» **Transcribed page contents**
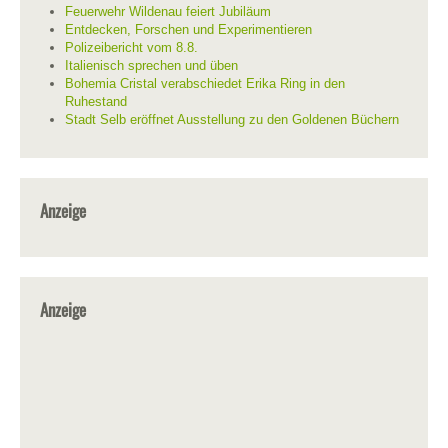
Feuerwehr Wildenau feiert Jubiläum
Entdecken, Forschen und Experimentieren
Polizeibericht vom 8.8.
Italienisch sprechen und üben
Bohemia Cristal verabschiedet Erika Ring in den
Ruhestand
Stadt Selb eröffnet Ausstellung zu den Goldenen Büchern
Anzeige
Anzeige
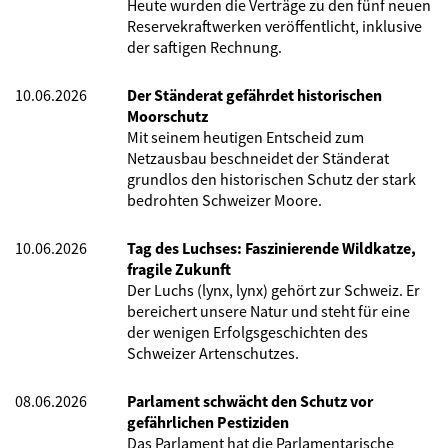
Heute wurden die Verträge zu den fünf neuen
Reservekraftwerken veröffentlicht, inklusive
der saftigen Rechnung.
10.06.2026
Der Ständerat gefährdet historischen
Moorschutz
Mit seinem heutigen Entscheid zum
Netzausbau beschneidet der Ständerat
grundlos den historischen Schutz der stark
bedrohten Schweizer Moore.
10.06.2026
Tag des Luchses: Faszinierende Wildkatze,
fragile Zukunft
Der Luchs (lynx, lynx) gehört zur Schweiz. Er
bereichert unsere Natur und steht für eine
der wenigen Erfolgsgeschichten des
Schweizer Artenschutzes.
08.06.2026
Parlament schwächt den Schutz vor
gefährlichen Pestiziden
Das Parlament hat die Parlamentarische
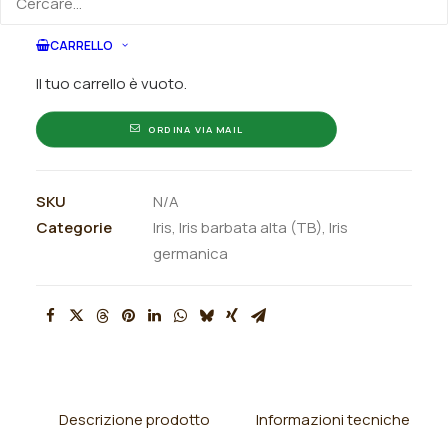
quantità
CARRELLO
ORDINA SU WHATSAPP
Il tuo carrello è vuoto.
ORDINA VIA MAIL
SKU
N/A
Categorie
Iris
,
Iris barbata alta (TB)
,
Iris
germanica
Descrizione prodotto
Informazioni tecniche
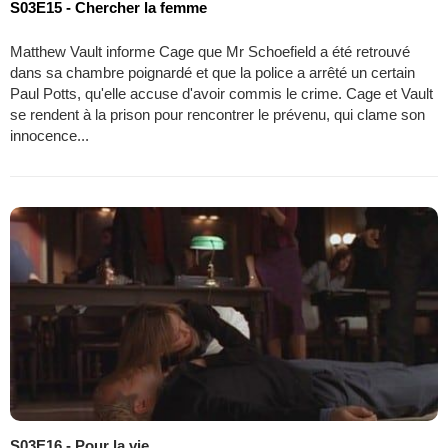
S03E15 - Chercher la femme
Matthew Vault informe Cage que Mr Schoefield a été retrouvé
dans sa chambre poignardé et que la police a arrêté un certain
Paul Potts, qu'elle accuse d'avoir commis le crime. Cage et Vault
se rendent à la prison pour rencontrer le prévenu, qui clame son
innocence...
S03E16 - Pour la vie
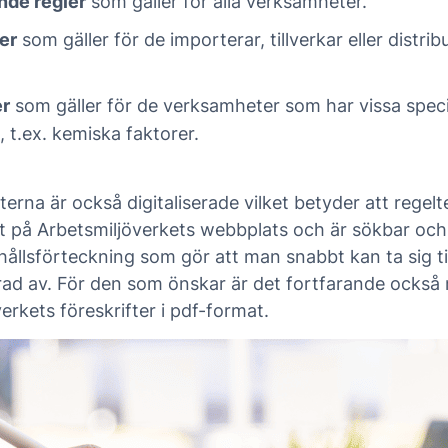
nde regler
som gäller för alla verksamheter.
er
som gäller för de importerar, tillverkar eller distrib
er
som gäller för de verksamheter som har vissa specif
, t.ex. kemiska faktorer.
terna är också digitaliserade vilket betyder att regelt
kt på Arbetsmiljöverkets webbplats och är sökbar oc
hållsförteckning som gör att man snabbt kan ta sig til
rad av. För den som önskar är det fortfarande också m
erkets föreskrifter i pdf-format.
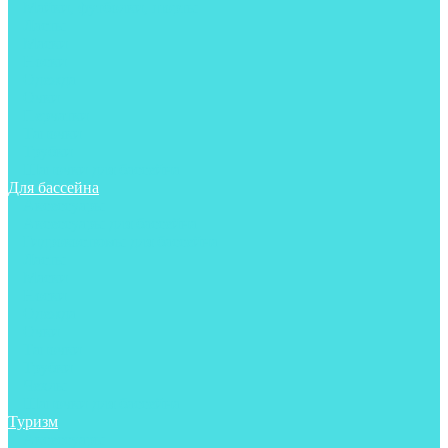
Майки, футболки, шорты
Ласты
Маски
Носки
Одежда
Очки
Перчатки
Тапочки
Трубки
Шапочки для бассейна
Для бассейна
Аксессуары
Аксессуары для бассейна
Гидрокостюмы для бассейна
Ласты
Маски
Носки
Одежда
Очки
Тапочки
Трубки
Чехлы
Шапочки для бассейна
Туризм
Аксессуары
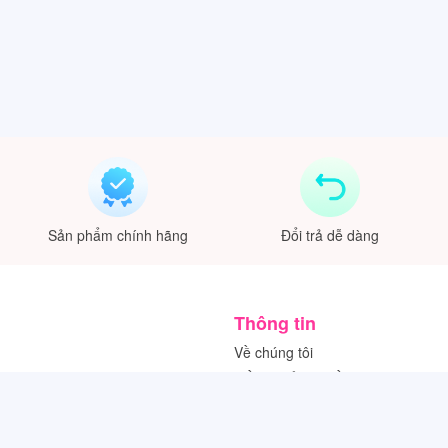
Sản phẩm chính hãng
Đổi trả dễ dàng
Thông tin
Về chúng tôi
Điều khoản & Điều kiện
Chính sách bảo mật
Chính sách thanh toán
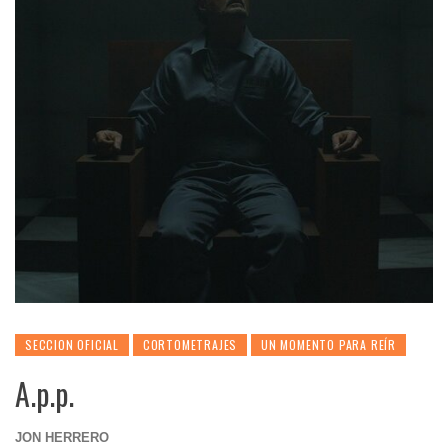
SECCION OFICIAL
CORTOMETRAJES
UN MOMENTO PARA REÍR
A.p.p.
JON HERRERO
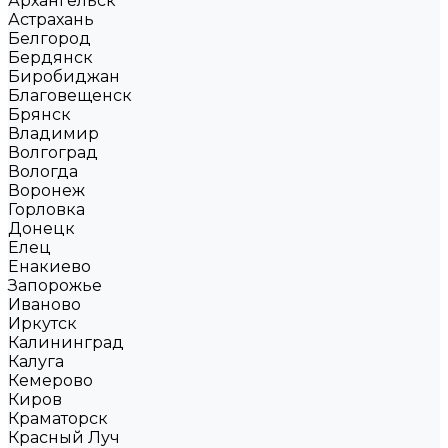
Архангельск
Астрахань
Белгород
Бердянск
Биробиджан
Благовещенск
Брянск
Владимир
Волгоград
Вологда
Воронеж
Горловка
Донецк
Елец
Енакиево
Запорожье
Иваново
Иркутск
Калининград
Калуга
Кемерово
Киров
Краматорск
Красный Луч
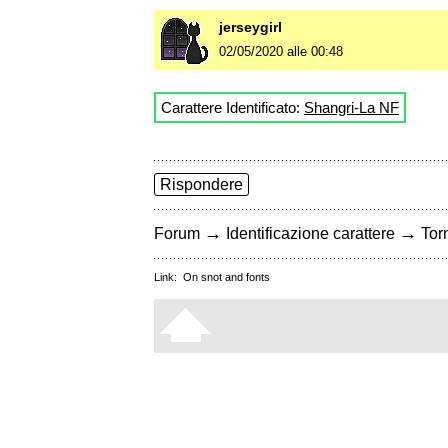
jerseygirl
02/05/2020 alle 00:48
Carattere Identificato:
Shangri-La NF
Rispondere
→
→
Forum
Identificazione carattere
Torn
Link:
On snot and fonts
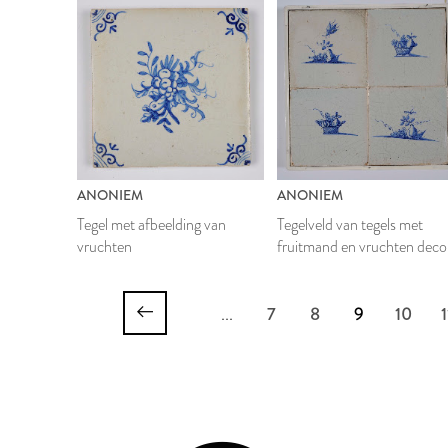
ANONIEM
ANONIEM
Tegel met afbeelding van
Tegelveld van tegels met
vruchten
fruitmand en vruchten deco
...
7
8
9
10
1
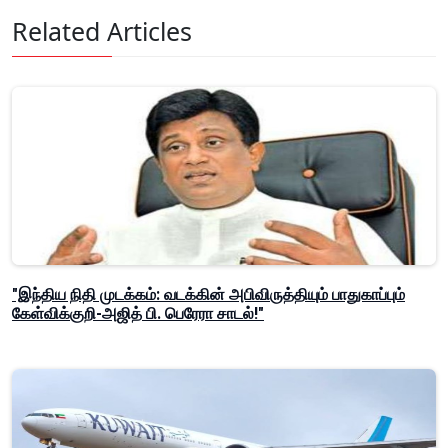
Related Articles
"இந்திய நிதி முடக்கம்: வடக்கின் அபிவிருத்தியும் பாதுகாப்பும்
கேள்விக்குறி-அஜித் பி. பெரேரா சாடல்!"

» **TASK OBJECTIVE**
Print, with pictures removed, exactly the lines of the records above from the top through the line containing "der saftigen Rechnung.".

» **ANSWER**
Feuerwehr Wildenau feiert Jubiläum
Entdecken, Forschen und Experimentieren
Polizeibericht vom 8.8.
Italienisch sprechen und üben
Bohemia Cristal verabschiedet Erika Ring in den
Ruhestand
Stadt Selb eröffnet Ausstellung zu den Goldenen Büchern
Anzeige
Anzeige
Heute wurden die Verträge zu den fünf neuen
Reservekraftwerken veröffentlicht, inklusive
der saftigen Rechnung.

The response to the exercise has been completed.